Microsoft released its monthly Patch Tuesday update as per its schedule on 14 November, and with security teams still assessing the fall-out from the Log4Shell Apache Log4j vulnerability (CVE-2021-44228) – probably the most impactful security disclosure since Heartbleed – defenders are coming under increasing pressure and risk burning out.
Microsoft’s December update included fixes for 67 unique common vulnerabilities and exposures (CVEs), seven of them rated critical, six already being actively exploited, including a zero-day that is being used to spread the newly reinvigorated Emotet.
But with the past 24 hours also seeing patch drops from Adobe, Apple, Cisco, Google Chrome, SAP and VMware, Calvin Gan of F-Secure’s Tactical Defence Unit said there was a clear risk that security teams are by now becoming overwhelmed.
“Defenders are battling against time in patching affected systems, which is not as direct as simply upgrading, while also fending off exploitation attempts that have been increasing in recent days,” said Gan.
“The ease of executing the [Log4j] exploit meant that the time to patch has been significantly shorter, combined with the different mass scanning attempts on the internet by various entities, making it much harder for defenders to comb through the logs and identify potential breaches.
“While the full impact is currently unknown, it is anticipated that organisations would have to engage all available resources and work overtime to mitigate this vulnerability, while blocking potential attacks.”
Ivanti’s Chris Goettl added: “Expect a lot of attention to be focused on vendors scrambling to resolve Log4j-related issues, but that said, don’t lose sight of additional Patch updates from Microsoft.
“Efforts to identify, mitigate or remediate the Apache Log4j vulnerability continue. In this case it is leaving a lot of teams frustrated, not knowing exactly what they need to do. The best guidance is to continue to rely on your DevSecOps processes and vulnerability scanning, and supplement this with more direct action as there will likely be gaps for some time in detection.”
Kev Breen, director of cyber threat research at Immersive Labs, said: “I expect many security teams will be heavily invested in a Log4j resolution – but that doesn’t stop the world from turning. As always, you know your risks and your estate, so you should make patching and update decisions accordingly. Take a breath, look at the release from Microsoft, and prioritise or deprioritise accordingly.”
Of the 67 Microsoft CVEs, probably the most worthy of immediate attention is CVE-2021-43890. This is the abovementioned zero-day, a spoofing vulnerability in Windows AppX Installer which, according to Microsoft, has been used to spread malware in the Emotet/Trickbot/Bazarloader family.

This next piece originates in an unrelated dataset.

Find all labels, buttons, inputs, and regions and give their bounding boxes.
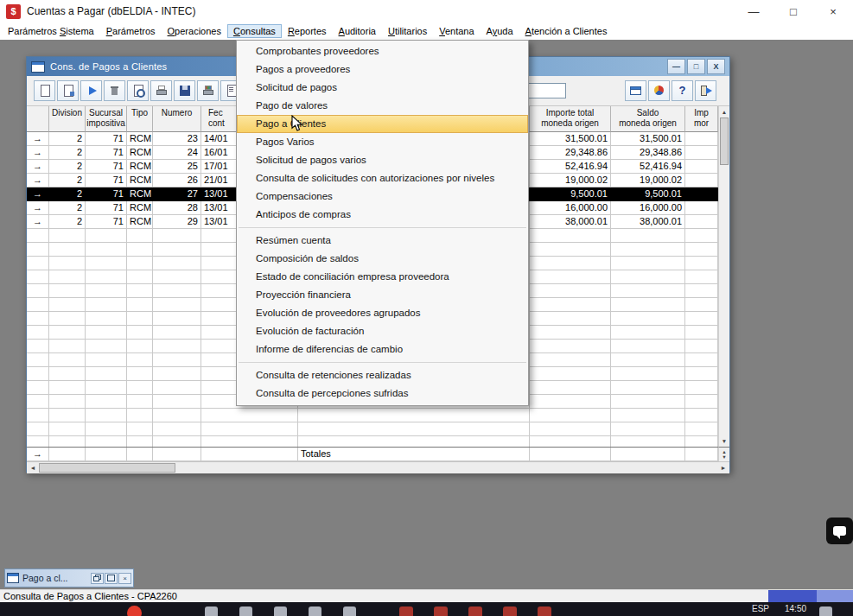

Dustin Childs of the Zero Day Initiative explained: “An attacker would need to craft a malicious attachment to be used in phishing campaigns. The attacker would then have to convince the user to open the specially crafted attachment. It seems code execution would occur at the logged-on user level, so attackers would likely combine this with another bug to take control of a system.”
Also attracting attention this month is CVE-2021-43883, an elevation-of-privilege vulnerability in Windows Installer, which is somewhat unusual in that it seems be a fix for a bypass of a bug that was already fixed in November – CVE-2021-41379. Caitlin Condon, engineering manager at Rapid7, explained: “While there is no indication in the advisory that the two vulnerabilities are related, CVE-2021-43883 looks an awful lot like the fix for a zero-day vulnerability that made a splash in the security community last month after proof-of-concept exploit code was released and in-the-wild attacks began.
“The zero-day vulnerability, which researchers hypothesised was a patch bypass for CVE-2021-41379, allowed low-privileged attackers to overwrite protected files and escalate to SYSTEM. Rapid7’s vulnerability research team did a full root-cause analysis of the bug as attacks ramped up in November.”
The other critical vulnerabilities in the Microsoft update are all remote code execution (RCE) vulnerabilities. These are CVE-2021-42310 in Microsoft Defender for IoT, CVE-2021-43215 in iSNS Server, CVE-2021-43217 in Windows Encrypting File System, CVE-2021-43233 in Remote Desktop Client, CVE-2021-43899 in Microsoft 4K Wireless Display Adapter, CVE-2021-43905 in Microsoft Office app, and CVE-2021-43907 in Visual Studio Code WSL Extension.